_Task description_. From the entries below, copy out every line with "plions" in it.

_Entries shown_.
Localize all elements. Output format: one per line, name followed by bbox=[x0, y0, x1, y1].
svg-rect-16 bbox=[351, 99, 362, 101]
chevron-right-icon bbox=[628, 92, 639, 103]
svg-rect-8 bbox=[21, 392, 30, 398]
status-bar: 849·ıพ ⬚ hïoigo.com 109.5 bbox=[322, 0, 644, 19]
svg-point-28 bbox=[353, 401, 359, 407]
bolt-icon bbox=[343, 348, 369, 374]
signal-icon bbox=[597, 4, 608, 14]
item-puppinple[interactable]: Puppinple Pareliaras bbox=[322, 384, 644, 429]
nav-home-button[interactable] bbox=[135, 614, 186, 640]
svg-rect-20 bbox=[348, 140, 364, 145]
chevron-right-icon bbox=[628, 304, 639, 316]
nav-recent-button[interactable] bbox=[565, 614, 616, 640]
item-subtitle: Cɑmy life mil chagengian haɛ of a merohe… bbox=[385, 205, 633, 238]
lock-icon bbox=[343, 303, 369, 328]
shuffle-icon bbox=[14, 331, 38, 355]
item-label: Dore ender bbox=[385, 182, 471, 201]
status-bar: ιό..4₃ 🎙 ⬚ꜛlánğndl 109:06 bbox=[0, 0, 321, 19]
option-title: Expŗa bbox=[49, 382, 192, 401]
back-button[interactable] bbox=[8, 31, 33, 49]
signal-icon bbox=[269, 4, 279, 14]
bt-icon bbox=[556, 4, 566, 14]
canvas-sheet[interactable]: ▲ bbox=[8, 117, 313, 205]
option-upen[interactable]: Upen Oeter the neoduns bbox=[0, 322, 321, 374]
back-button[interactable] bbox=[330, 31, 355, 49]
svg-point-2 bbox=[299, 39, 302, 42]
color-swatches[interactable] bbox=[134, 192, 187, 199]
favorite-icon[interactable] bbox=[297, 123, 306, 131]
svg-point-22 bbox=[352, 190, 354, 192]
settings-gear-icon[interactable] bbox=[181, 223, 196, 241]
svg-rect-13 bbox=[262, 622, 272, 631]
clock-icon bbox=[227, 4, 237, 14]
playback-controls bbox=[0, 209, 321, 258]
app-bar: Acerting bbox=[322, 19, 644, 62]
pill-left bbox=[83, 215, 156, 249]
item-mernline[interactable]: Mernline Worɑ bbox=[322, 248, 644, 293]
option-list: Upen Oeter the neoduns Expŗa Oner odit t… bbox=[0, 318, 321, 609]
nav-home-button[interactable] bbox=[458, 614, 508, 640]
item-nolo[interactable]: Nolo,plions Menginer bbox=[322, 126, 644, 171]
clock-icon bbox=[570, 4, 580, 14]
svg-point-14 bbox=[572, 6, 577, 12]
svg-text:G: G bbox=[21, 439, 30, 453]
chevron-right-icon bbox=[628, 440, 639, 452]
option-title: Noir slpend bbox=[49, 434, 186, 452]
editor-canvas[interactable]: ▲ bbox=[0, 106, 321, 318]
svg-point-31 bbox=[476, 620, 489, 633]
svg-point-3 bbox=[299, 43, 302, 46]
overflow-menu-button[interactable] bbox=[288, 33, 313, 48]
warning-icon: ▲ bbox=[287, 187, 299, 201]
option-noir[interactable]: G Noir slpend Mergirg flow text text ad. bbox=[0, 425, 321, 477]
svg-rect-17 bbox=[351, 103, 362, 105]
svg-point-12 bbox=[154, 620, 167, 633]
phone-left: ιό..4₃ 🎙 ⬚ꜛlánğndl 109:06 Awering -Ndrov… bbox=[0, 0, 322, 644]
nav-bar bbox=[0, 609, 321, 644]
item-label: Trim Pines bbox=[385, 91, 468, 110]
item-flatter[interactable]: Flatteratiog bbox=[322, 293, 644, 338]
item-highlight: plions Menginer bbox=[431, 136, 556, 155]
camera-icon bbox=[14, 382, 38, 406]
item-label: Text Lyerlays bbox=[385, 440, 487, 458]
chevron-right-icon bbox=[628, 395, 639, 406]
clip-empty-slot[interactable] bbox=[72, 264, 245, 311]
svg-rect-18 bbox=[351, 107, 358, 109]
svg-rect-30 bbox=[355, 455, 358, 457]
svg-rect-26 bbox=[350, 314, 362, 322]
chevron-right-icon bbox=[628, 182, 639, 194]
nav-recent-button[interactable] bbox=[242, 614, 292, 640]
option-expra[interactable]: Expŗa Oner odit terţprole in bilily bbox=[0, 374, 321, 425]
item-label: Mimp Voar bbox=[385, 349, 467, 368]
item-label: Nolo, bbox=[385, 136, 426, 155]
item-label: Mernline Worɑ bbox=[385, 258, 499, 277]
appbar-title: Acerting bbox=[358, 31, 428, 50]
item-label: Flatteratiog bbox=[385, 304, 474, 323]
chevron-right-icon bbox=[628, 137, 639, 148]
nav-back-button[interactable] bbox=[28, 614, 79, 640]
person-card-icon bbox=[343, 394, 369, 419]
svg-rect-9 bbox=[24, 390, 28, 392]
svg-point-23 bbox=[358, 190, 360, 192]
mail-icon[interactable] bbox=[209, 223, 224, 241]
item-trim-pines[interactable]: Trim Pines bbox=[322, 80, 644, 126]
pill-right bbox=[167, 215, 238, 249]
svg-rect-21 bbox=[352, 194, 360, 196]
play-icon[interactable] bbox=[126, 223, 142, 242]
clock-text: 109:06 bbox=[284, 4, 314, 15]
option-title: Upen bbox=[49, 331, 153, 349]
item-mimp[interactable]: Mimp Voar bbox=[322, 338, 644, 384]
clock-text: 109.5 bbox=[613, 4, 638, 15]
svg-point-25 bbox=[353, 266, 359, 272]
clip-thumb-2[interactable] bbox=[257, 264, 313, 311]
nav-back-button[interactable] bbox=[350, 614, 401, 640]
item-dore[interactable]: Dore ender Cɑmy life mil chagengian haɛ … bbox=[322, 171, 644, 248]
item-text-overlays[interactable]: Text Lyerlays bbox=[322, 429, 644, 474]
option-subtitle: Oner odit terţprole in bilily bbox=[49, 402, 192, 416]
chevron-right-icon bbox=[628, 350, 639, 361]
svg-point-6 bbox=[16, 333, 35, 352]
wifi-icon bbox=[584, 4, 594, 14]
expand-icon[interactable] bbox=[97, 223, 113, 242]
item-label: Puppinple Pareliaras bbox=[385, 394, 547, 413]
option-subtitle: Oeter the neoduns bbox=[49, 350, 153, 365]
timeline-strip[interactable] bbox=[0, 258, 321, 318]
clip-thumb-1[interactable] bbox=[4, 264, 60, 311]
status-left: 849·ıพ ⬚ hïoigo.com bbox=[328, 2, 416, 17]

_Answer_.
item-nolo[interactable]: Nolo,plions Menginer bbox=[322, 126, 644, 171]
item-highlight: plions Menginer bbox=[431, 136, 556, 155]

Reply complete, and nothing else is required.